Thanks to leading start-up companies, such as Vancouver-based ImagineAR, augmented reality (AR) is set to transform online learning in three significant ways.
First, it creates an immersive experience for a learner they will never forget.
Second, it enables all sorts of knowledge and information to be shared in creative and dynamic integrated ways - fun animation and effective video.
Third, it creates a physical engagement between the learner and their environment, which in a period of self-isolation, ends the sense of isolation many learners now feel. In the era of pandemic, engaged and authentic learning is shifting the experience of learning resulting in higher retention and completion rates and the potential of dramatically increasing learner satisfaction.
For many college and university faculty and instructors who create courses, it is difficult to imagine how they can provide a rich learning experience to students. But a number of opportunities are developing in this fast-growing industry that may make this easier than it once was. The key development is the idea of augmented reality as a service (ARasS). ImagineAR is pioneering this approach. Using a desktop application, instructors or teams with no programming or technology experience can create basic AR resources quickly and efficiently. The resultant “products” can be embedded in courses, shared on a learning management system, or made available in other ways, such as video or as part of a simulation or game.
Imagine a learner touring the National Museum of Singapore’s The Story of the Forest, and exploring the way plants and animals of the forest interact to create sustainable forests. For their architecture studies, imagine using an Augmented Reality app that helps the learner see how an initial design for a building might actually look when they are built in the location they are intended for. When coupled with another app that combined geographic information (GIS) and building information modelling (BIM) data, learners are able to improve their design at a level of detail it would take weeks to find using more traditional methods.
Students can do all of this during lockdown from their homes. They are using augmented and virtual reality to engage in effective learning and it is transforming their understanding of the key constructs and skills they are required to learn but it is also connecting their learning to the real world. It is authentic learning in real time in an era of a pandemic and much more engaging than sitting in a classroom trying to imagine what they can now actually see.

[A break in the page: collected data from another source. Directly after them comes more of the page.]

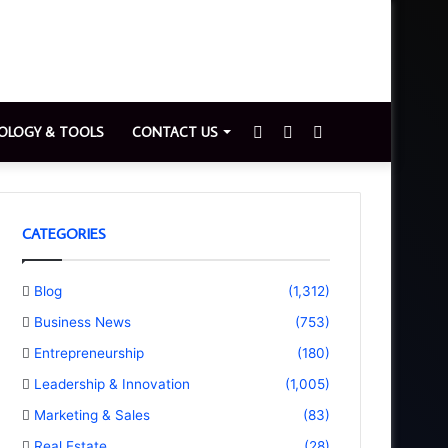
Sidebar
Switch
Search
OLOGY & TOOLS
CONTACT US
skin
for
CATEGORIES
Blog
(1,312)
Business News
(753)
Entrepreneurship
(180)
Leadership & Innovation
(1,005)
Marketing & Sales
(83)
Real Estate
(28)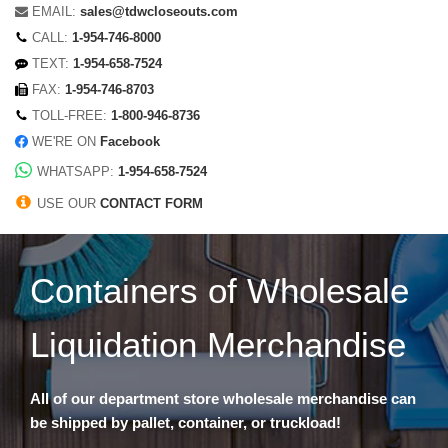
EMAIL:
sales@tdwcloseouts.com
CALL:
1-954-746-8000
TEXT:
1-954-658-7524
FAX:
1-954-746-8703
TOLL-FREE:
1-800-946-8736
WE'RE ON
Facebook
WHATSAPP:
1-954-658-7524
USE OUR
CONTACT FORM
Containers of Wholesale
Liquidation Merchandise
All of our department store wholesale merchandise can
be shipped by pallet, container, or truckload!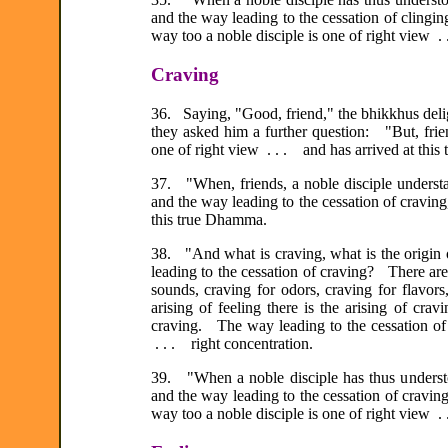
and the way leading to the cessation of clingi
way too a noble disciple is one of right view .
Craving
36. Saying, "Good, friend," the bhikkhus deli
they asked him a further question: "But, frie
one of right view . . . and has arrived at thi
37. "When, friends, a noble disciple understan
and the way leading to the cessation of craving
this true Dhamma.
38. "And what is craving, what is the origin o
leading to the cessation of craving? There are
sounds, craving for odors, craving for flavors
arising of feeling there is the arising of cra
craving. The way leading to the cessation of c
. . . right concentration.
39. "When a noble disciple has thus understoo
and the way leading to the cessation of cravi
way too a noble disciple is one of right view .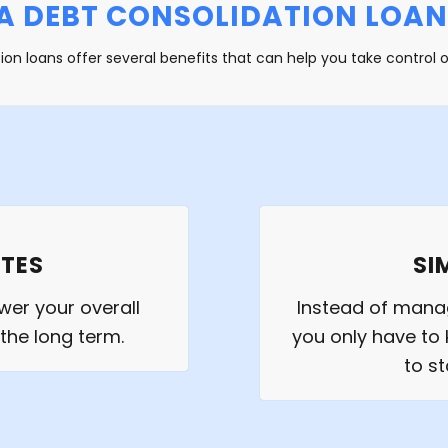
A DEBT CONSOLIDATION LOAN
ion loans offer several benefits that can help you take control o
ATES
SI
wer your overall
Instead of mana
 the long term.
you only have to 
to s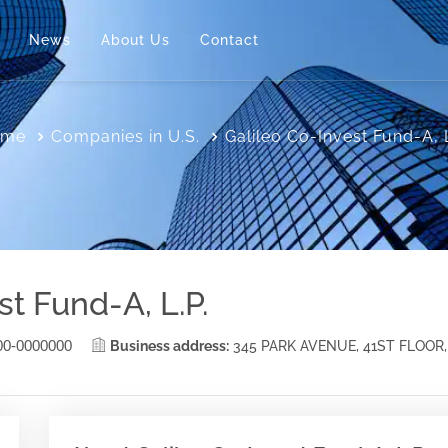
News
About Us
Contact
ome
Companies in U.S.
Galileo Co-Invest Fund-A, L
st Fund-A, L.P.
00-0000000
Business address:
345 PARK AVENUE, 41ST FLOOR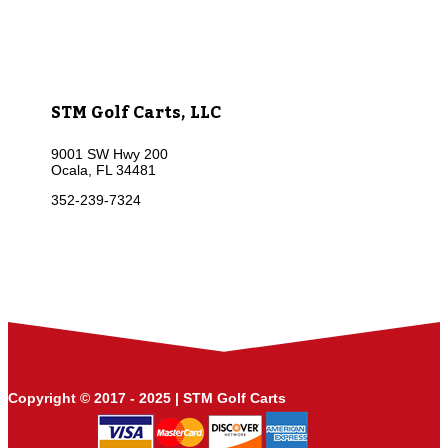
STM Golf Carts, LLC
9001 SW Hwy 200
Ocala, FL 34481
352-239-7324
Copyright © 2017 - 2025 | STM Golf Carts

Augmented reality combines real world images – forests, animals, roads, bridges, buildings, paintings – with other information to create a truly immersive experience. For example, in the walk around the forest, learners can hear wind, birds, or an animal scurrying away. In looking at a building in the City of London, learners can hear traffic, see a fire hydrant and the piping it is connected to or a manhole in the street and then look at the underground sewer system it is connected to, including indicators of distances and dangers. They can see images, look at data and hear sounds all at the same time.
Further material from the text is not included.